→ Task directions
From the entries that follow, copy exactly the lines beginning at the line holding "Leave a Reply" and continuing through the line holding "Since 1954, McDonald’s".

→ Dataset records
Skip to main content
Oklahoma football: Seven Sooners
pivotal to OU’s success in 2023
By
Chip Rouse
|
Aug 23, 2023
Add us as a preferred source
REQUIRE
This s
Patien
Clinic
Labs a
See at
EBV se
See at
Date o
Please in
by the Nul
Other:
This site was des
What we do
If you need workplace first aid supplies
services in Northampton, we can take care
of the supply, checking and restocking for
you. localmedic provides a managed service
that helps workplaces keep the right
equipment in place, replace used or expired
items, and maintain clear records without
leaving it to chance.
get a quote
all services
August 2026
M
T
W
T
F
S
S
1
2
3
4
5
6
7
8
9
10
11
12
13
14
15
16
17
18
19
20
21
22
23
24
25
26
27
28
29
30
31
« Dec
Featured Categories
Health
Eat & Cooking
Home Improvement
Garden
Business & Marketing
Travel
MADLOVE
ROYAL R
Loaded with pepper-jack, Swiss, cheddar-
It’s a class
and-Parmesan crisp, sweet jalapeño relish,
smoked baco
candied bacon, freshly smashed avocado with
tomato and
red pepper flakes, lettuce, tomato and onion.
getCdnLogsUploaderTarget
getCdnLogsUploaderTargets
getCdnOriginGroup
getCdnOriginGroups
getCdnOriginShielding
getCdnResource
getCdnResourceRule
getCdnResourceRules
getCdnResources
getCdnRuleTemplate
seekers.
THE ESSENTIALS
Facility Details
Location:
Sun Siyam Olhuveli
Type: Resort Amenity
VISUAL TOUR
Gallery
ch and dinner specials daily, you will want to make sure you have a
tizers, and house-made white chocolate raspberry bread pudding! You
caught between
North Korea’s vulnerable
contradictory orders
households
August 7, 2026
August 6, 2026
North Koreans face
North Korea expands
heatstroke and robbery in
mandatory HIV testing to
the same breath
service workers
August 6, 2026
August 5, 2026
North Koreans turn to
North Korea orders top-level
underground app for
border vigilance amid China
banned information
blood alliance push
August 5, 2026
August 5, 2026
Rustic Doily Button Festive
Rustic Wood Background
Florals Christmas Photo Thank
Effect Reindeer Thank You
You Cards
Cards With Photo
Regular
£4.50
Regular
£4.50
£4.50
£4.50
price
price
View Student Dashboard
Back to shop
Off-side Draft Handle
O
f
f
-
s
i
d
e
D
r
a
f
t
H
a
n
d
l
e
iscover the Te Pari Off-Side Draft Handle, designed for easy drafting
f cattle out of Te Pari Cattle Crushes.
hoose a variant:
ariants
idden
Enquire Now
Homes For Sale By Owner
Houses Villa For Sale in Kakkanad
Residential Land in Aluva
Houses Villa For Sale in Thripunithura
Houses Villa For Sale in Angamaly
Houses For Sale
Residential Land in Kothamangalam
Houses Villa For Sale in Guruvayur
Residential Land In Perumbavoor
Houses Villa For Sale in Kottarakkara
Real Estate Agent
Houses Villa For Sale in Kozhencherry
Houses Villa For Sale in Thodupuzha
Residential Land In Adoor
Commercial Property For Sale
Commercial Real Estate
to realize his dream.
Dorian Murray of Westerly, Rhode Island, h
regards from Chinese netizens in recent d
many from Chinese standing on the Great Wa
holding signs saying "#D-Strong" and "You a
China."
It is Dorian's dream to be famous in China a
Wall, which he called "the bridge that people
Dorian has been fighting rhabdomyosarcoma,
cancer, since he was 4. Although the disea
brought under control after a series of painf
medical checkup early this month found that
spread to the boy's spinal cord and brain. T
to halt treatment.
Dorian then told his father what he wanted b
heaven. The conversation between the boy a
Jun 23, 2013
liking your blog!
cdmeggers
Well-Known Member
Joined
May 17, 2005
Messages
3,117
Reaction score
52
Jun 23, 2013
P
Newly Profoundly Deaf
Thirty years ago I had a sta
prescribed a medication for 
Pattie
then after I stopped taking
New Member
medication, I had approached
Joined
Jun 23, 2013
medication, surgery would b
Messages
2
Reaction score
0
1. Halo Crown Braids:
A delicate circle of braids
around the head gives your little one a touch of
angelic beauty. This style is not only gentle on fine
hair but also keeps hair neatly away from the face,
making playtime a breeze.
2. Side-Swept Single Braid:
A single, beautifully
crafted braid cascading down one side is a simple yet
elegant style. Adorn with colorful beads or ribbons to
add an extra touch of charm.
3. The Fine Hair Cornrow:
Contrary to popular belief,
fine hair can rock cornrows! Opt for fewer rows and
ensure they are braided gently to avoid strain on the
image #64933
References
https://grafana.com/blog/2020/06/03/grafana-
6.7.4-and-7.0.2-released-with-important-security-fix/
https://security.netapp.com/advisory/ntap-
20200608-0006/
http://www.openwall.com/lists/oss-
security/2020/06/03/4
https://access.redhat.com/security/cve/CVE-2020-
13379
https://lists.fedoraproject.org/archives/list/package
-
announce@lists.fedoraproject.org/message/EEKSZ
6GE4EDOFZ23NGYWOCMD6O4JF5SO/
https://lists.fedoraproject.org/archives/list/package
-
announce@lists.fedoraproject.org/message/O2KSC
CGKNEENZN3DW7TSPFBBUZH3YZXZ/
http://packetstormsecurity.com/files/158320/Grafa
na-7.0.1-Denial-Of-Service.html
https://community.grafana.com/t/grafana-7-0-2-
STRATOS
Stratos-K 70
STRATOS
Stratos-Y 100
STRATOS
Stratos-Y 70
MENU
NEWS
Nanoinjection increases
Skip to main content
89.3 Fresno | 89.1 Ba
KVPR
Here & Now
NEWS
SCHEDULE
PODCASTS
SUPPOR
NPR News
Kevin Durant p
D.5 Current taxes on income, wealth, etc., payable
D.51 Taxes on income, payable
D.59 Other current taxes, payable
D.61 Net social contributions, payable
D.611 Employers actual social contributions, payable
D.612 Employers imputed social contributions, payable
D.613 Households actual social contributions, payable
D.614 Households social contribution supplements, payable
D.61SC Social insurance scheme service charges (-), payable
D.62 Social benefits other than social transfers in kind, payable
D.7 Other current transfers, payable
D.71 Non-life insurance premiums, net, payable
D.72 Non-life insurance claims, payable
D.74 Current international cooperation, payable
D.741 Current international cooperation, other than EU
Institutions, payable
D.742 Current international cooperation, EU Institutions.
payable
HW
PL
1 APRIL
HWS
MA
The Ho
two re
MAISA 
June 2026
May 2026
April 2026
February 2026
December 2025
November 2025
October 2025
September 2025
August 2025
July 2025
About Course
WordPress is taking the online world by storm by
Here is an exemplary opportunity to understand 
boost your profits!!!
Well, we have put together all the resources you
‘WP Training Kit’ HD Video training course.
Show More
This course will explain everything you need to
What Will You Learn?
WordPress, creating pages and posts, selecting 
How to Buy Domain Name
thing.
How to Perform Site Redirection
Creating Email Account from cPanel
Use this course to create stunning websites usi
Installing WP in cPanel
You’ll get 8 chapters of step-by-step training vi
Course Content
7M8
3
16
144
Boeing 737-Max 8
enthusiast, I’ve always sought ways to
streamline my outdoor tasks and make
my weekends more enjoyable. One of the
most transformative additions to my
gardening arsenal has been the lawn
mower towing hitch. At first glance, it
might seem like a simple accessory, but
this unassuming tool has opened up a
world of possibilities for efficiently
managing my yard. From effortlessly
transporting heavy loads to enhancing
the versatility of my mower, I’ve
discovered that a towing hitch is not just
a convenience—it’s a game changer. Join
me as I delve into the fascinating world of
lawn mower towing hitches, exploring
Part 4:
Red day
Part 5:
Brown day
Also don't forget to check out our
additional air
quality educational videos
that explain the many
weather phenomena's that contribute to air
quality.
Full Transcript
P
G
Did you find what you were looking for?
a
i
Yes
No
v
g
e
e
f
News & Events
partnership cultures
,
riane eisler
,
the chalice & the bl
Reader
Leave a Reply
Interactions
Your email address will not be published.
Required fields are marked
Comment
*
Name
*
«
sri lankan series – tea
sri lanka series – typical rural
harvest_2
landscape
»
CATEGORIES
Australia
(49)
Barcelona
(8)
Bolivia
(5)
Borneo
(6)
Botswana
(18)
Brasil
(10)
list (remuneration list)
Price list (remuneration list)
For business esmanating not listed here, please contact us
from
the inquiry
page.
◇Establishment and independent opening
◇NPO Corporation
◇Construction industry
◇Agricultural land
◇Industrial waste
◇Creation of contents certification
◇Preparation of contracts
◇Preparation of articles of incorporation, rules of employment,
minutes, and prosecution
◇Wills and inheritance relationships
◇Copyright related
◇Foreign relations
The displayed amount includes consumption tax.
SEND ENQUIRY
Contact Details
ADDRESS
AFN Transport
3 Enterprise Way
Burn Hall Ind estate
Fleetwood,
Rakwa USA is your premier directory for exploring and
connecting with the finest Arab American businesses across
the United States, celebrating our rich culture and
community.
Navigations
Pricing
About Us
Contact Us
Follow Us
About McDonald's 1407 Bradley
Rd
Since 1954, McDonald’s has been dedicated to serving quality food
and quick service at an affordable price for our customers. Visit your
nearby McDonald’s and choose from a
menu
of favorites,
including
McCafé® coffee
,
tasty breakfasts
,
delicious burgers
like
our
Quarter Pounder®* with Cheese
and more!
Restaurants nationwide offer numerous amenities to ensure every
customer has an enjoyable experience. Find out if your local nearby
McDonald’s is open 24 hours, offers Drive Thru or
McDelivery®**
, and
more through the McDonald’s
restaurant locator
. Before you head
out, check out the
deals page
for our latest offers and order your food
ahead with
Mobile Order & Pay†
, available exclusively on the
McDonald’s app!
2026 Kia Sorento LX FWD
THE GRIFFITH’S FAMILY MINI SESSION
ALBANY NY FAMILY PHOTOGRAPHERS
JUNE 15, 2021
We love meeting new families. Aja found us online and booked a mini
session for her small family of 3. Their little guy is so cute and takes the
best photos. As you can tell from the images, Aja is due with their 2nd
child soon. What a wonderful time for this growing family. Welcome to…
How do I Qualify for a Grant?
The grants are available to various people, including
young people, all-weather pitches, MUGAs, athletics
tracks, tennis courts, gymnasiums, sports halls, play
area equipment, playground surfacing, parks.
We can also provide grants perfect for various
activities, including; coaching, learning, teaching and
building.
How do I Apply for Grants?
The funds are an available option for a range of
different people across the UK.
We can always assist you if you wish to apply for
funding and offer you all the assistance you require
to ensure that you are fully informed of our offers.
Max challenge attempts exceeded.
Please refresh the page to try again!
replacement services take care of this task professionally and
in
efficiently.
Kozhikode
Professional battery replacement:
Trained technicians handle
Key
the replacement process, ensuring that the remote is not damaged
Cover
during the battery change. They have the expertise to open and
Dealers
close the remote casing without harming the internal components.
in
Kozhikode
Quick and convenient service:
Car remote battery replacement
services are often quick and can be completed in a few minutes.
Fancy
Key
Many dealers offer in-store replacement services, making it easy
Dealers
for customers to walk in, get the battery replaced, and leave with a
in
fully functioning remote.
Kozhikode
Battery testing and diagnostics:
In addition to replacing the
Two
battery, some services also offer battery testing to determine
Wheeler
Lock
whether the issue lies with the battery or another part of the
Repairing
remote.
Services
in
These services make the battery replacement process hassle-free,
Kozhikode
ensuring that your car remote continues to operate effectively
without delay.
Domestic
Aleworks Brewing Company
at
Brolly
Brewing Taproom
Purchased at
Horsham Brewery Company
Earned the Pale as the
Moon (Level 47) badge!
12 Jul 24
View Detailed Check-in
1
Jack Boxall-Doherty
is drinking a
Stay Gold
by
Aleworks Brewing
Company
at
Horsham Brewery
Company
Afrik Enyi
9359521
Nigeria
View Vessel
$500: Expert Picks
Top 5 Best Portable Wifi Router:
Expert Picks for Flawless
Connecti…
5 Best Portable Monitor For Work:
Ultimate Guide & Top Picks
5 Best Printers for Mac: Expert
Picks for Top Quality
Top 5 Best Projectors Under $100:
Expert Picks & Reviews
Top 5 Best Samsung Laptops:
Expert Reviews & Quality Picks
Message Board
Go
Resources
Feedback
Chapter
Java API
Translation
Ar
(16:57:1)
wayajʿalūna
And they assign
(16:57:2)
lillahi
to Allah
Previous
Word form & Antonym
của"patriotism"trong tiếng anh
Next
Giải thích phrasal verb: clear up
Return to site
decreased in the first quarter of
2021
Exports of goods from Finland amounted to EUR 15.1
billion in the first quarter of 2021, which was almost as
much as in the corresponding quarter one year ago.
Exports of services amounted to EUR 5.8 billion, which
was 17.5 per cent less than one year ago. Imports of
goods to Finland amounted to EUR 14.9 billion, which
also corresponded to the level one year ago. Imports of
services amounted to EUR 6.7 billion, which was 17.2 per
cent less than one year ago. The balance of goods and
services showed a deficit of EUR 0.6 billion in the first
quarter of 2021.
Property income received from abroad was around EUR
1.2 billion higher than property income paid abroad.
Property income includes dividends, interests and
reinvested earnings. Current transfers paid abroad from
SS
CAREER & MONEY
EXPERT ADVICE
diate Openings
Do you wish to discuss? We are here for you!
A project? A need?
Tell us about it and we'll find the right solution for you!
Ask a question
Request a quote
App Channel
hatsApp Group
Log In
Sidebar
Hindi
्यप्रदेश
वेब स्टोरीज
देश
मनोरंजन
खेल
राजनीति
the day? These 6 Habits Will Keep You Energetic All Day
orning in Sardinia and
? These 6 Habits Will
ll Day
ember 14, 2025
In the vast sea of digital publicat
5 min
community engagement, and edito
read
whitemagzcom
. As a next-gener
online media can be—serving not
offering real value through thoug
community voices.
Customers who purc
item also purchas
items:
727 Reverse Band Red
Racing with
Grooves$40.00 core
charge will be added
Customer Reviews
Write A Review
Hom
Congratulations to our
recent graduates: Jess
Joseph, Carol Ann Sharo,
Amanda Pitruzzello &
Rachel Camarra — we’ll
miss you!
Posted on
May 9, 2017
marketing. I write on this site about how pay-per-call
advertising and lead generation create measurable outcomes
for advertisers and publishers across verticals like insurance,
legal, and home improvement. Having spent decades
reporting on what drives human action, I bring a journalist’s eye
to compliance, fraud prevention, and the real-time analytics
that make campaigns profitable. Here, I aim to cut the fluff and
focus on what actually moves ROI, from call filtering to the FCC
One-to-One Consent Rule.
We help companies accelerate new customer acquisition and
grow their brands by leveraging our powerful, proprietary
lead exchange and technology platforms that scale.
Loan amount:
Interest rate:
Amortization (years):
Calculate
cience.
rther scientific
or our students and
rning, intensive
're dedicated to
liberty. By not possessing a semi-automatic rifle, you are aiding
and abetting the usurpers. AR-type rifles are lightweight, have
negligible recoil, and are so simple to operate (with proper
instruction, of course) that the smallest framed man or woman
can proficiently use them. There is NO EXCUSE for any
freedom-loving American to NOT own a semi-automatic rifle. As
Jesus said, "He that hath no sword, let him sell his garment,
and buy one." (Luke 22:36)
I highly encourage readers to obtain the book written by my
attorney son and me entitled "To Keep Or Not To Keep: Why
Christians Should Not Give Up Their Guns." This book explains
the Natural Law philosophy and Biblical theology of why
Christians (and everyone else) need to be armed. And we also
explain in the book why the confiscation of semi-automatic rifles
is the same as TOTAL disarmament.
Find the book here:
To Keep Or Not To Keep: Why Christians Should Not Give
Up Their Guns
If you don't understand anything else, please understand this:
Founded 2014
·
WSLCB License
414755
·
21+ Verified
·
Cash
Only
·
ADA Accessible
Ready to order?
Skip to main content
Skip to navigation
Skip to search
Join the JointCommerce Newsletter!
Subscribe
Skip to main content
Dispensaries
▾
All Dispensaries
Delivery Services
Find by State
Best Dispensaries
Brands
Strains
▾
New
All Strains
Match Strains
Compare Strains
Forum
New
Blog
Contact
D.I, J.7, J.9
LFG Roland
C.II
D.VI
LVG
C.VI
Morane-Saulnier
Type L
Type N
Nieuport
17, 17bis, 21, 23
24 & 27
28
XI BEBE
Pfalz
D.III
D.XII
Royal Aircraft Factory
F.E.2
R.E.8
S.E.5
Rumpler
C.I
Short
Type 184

→ Answer section
Leave a Reply
Interactions
Your email address will not be published.
Required fields are marked
Comment
*
Name
*
«
sri lankan series – tea
sri lanka series – typical rural
harvest_2
landscape
»
CATEGORIES
Australia
(49)
Barcelona
(8)
Bolivia
(5)
Borneo
(6)
Botswana
(18)
Brasil
(10)
list (remuneration list)
Price list (remuneration list)
For business esmanating not listed here, please contact us
from
the inquiry
page.
◇Establishment and independent opening
◇NPO Corporation
◇Construction industry
◇Agricultural land
◇Industrial waste
◇Creation of contents certification
◇Preparation of contracts
◇Preparation of articles of incorporation, rules of employment,
minutes, and prosecution
◇Wills and inheritance relationships
◇Copyright related
◇Foreign relations
The displayed amount includes consumption tax.
SEND ENQUIRY
Contact Details
ADDRESS
AFN Transport
3 Enterprise Way
Burn Hall Ind estate
Fleetwood,
Rakwa USA is your premier directory for exploring and
connecting with the finest Arab American businesses across
the United States, celebrating our rich culture and
community.
Navigations
Pricing
About Us
Contact Us
Follow Us
About McDonald's 1407 Bradley
Rd
Since 1954, McDonald’s has been dedicated to serving quality food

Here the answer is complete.